Guadalupe Island History
Guadalupe Island is more than just great white shark diving. Its remote location in the Pacific has made it a unique biological laboratory for wildlife and history. Guadalupe Island rises from the Pacific Ocean, 150 miles off the coast of the Baja Peninsula and 261 miles south of San Diego, the island measures 22 miles long almost 6 miles across. Guadalupe has 11 small islands and rocks around it. Off the main island’s northwest coast at 118° 22” West longitude is Roca Elefante, which is not only the westernmost point in Mexico, but the westernmost point in all of Latin America. The island has been visited by over 100 scientific expeditions since 1850. In 2000 the MV Horizon was the first vessel to cage dive with great white sharks at this location and we have been fascinated by it ever since.

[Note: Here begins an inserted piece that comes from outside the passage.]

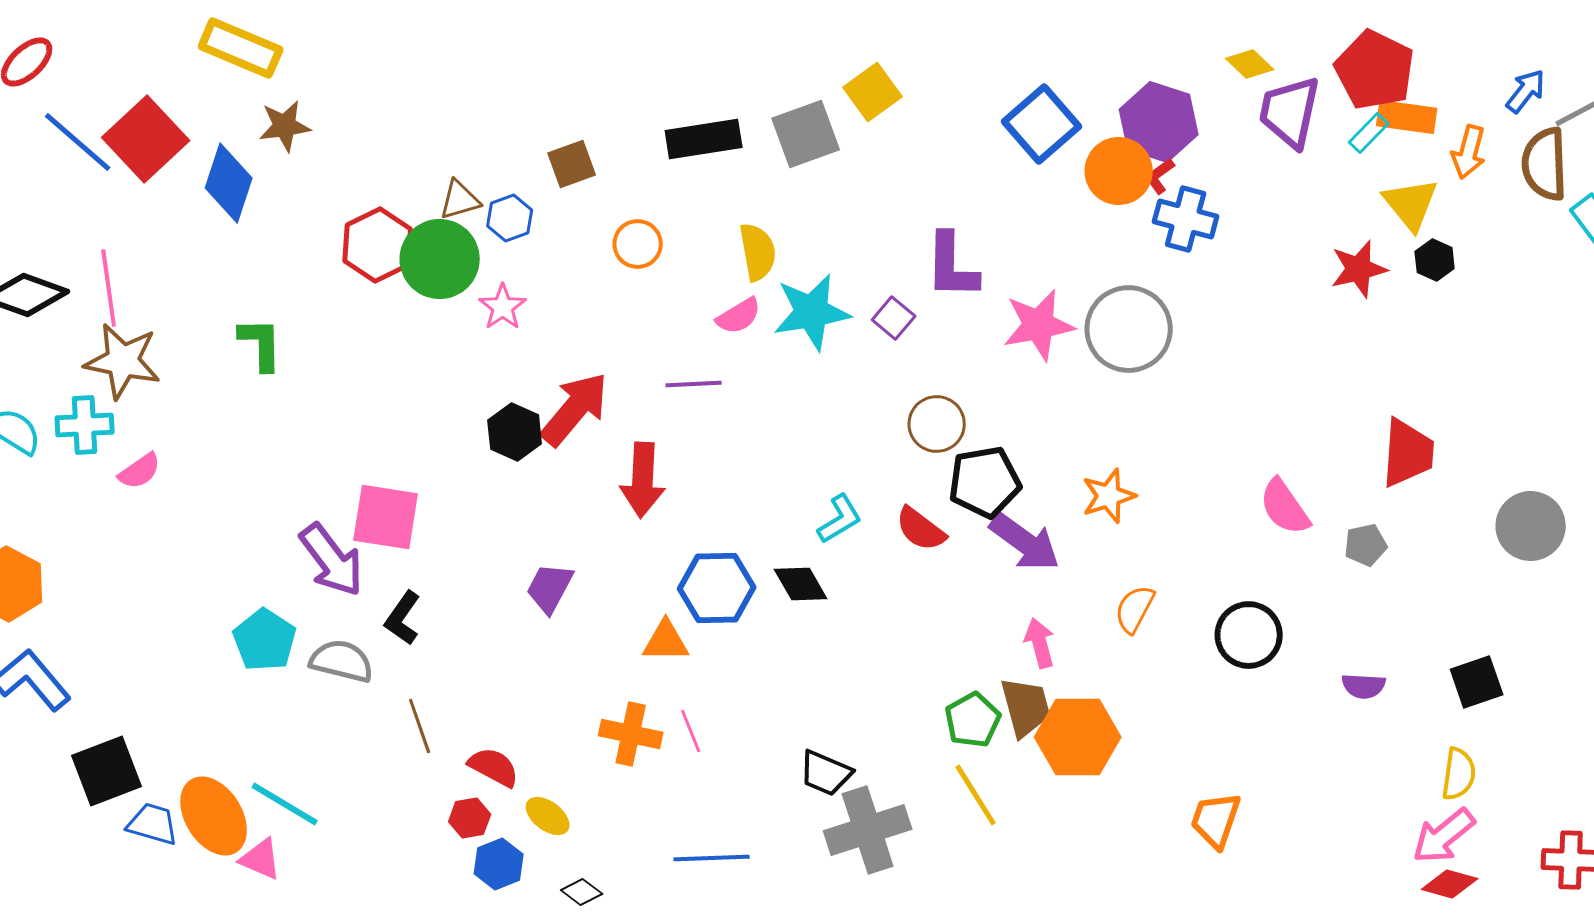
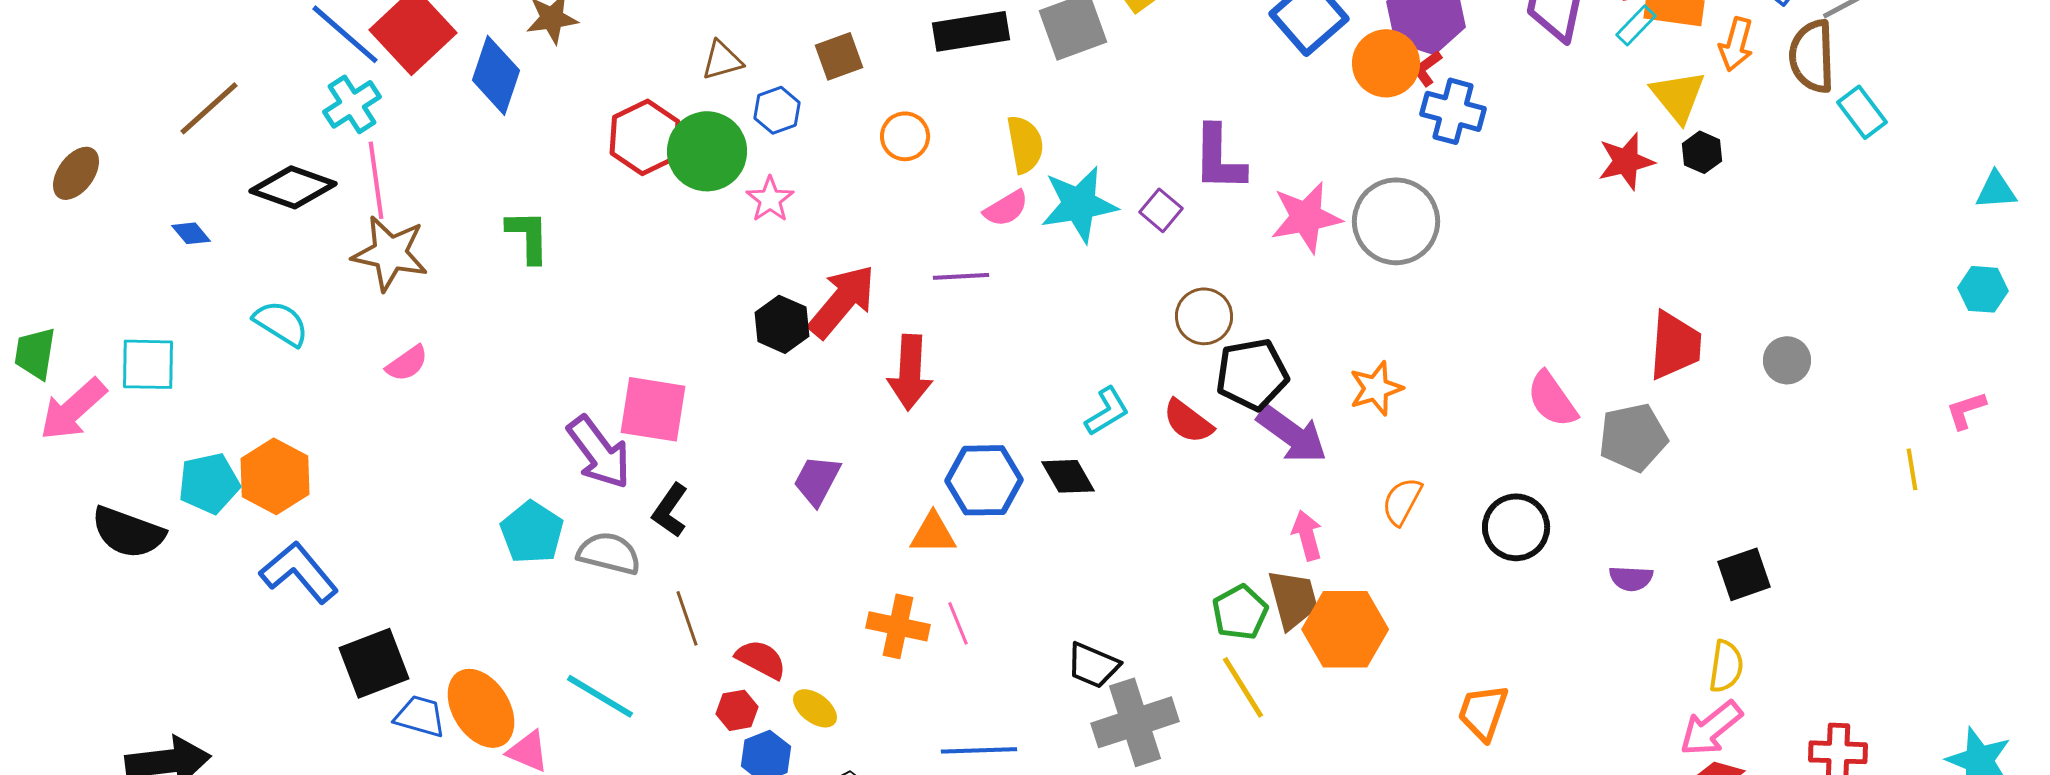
brown triangle: (460, 200) -> (722, 60), moved
cyan cross: (85, 425) -> (352, 104), moved, turned -30
gray circle: (1531, 526) -> (1787, 360), moved, size x0.7
gray pentagon: (1366, 545) -> (1633, 437), size x1.6
cyan line: (285, 804) -> (600, 696), moved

Here are some incredible facts about the island that you probably didn’t know, but we took the time to uncover, in unlikely places like the U.C Berkeley Archives and Archivo General de la Nación. Over all the decades of writing and of research expeditions to Guadalupe Island there are no mentions great white sharks at the island, which we found odd, as seal hunting occurred for over 200 years and was practiced from small boats from June through February in an area called Pointe Norte, also known as the modern white shark cage diving location at Guadalupe Island. Pirates, naturalists, adventurers, crazy entrepreneurs, Yankee whalers, the Mexican military and most of all goats have all played starring roles in Isla Guadalupe’s interesting history!